<<<<
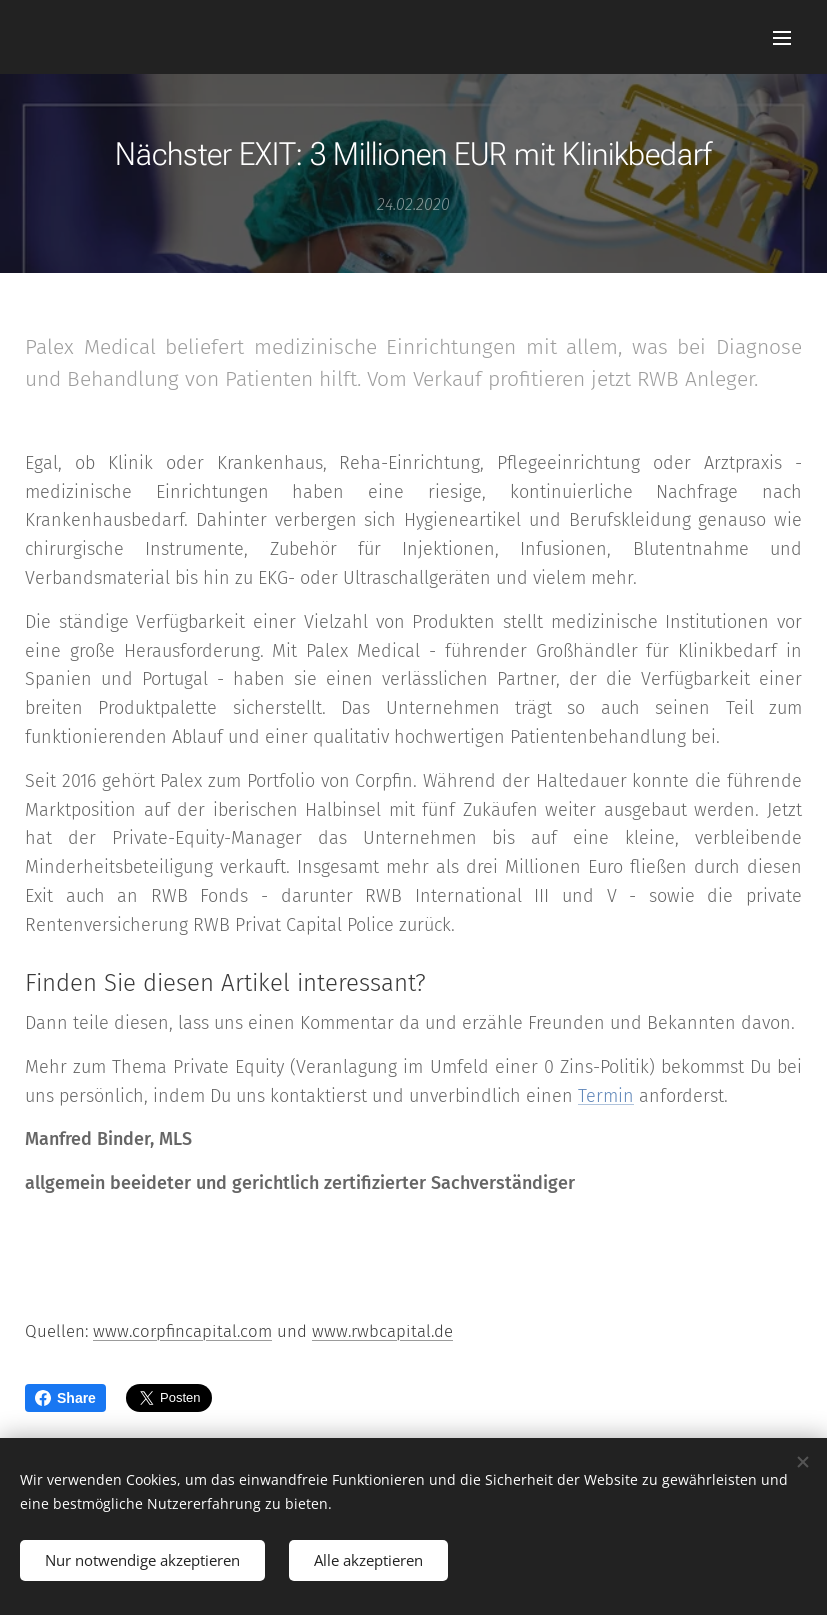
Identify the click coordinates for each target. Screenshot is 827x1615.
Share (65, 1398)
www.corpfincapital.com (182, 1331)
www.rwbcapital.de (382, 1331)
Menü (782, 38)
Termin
>>>>
WORK INSTRUCTION:
In your copy of the data above, leave out the pictures and repeat everything else exactly.

SOLVED EXERCISE:
Identify the click coordinates for each target. Screenshot is 827x1615.
Share (65, 1398)
www.corpfincapital.com (182, 1331)
www.rwbcapital.de (382, 1331)
Menü (782, 38)
Termin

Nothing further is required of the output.